Don't try to process the innerHTML/html() of an element. This will never work because regex is not powerful enough to parse HTML. Just walk over the Text nodes looking for what you want:

// Replace words in text content, recursively walking element children.
//
function wrapWordsInDescendants(element, tagName, className) {
    for (var i= element.childNodes.length; i-->0;) {
        var child= element.childNodes[i];
        if (child.nodeType==1) // Node.ELEMENT_NODE
            wrapWordsInDescendants(child, tagName, className);
        else if (child.nodeType==3) // Node.TEXT_NODE
            wrapWordsInText(child, tagName, className);
    }
}

// Replace words in a single text node
//
function wrapWordsInText(node, tagName, className) {

    // Get list of *word indexes
    //
    var ixs= [];
    var match;
    while (match= starword.exec(node.data))
        ixs.push([match.index, match.index+match[0].length]);

    // Wrap each in the given element
    //
    for (var i= ixs.length; i-->0;) {
        var element= document.createElement(tagName);
        element.className= className;
        node.splitText(ixs[i][1]);
        element.appendChild(node.splitText(ixs[i][0]));
        node.parentNode.insertBefore(element, node.nextSibling);
    }
}
var starword= /(^|\W)\*\w+\b/g;

// Process all elements with class 'foo'
//
$('.foo').each(function() {
    wrapWordsInDescendants(this, 'span', 'xyz');
});


// If you're not using jQuery, you'll need the below bits instead of $...

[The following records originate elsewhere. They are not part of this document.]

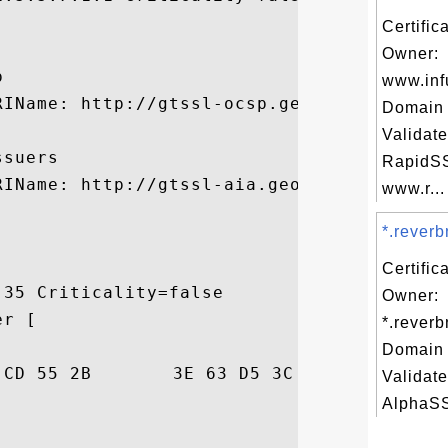


Certific
Owner:


www.inf
RIName: http://gtssl-ocsp.geotrust.com

Domain 
Validate
suers

RapidSS
RIName: http://gtssl-aia.geotrust.com/gtss
www.r...
*.reverb
Certific
35 Criticality=false

Owner:
r [

*.reverb
Domain 
9F  ByT.a.U+>c.<HW..

Validate
AlphaSSL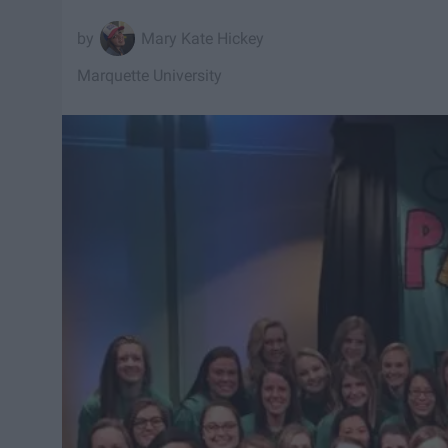
Mary Kate Hickey
Marquette University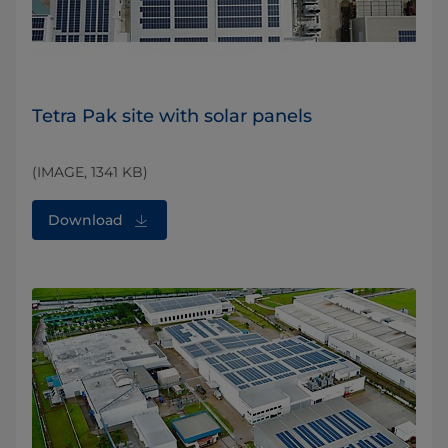
Tetra Pak site with solar panels
(IMAGE, 1341 KB)
Download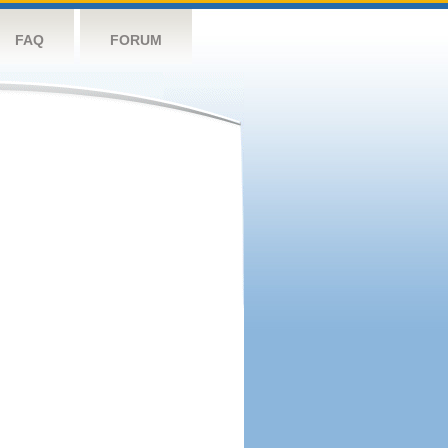
FAQ
FORUM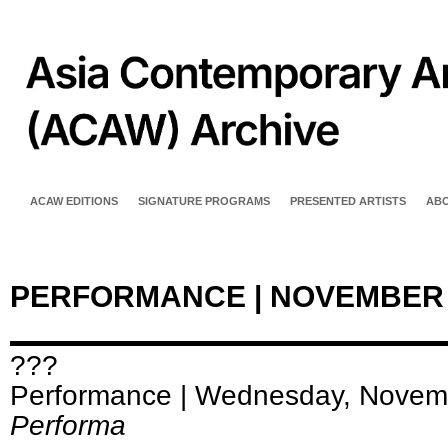
ACAW EDITIONS
SIGNATURE PROGRAMS
PRESENTED ARTISTS
AB
PERFORMANCE | NOVEMBER
???
Performance | Wednesday, Novem
Performa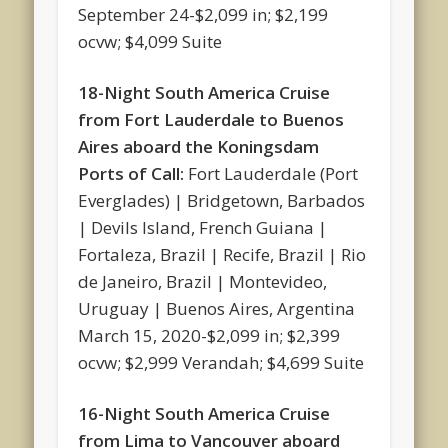
September 24-$2,099 in; $2,199
ocvw; $4,099 Suite
18-Night South America Cruise
from Fort Lauderdale to Buenos
Aires aboard the Koningsdam
Ports of Call:
Fort Lauderdale (Port
Everglades) | Bridgetown, Barbados
| Devils Island, French Guiana |
Fortaleza, Brazil | Recife, Brazil | Rio
de Janeiro, Brazil | Montevideo,
Uruguay | Buenos Aires, Argentina
March 15, 2020-$2,099 in; $2,399
ocvw; $2,999 Verandah; $4,699 Suite
16-Night South America Cruise
from Lima to Vancouver aboard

// Fix missing indexOf method on IE
//
if (![].indexOf) Array.prototype.indexOf= function(item) {
    for (var i= 0; i<this.length; i++)
        if (this[i]==item)
            return i;
    return -1;
}

// Iterating over '*' (all elements) is not fast; if possible, reduce to
// all elements called 'li', or all element inside a certain element etc.
//
var elements= document.getElementsByTagName('*');
for (var i= elements.length; i-->0;)
    if (elements[i].className.split(' ').indexOf('foo')!=-1)
        wrapWordsInDescendants(elements[i], 'span', 'xyz');
bobince
@bobince, nice structure! and I like your regex (I wasn't sure about \b matching in front of *). However, you are setting all classnames to "xyz". The classname for starword *abc must be "abc".
system PAUSE
Oh, OK, in that case: “element.className= element.firstChild.data” (after the insertBefore).
bobince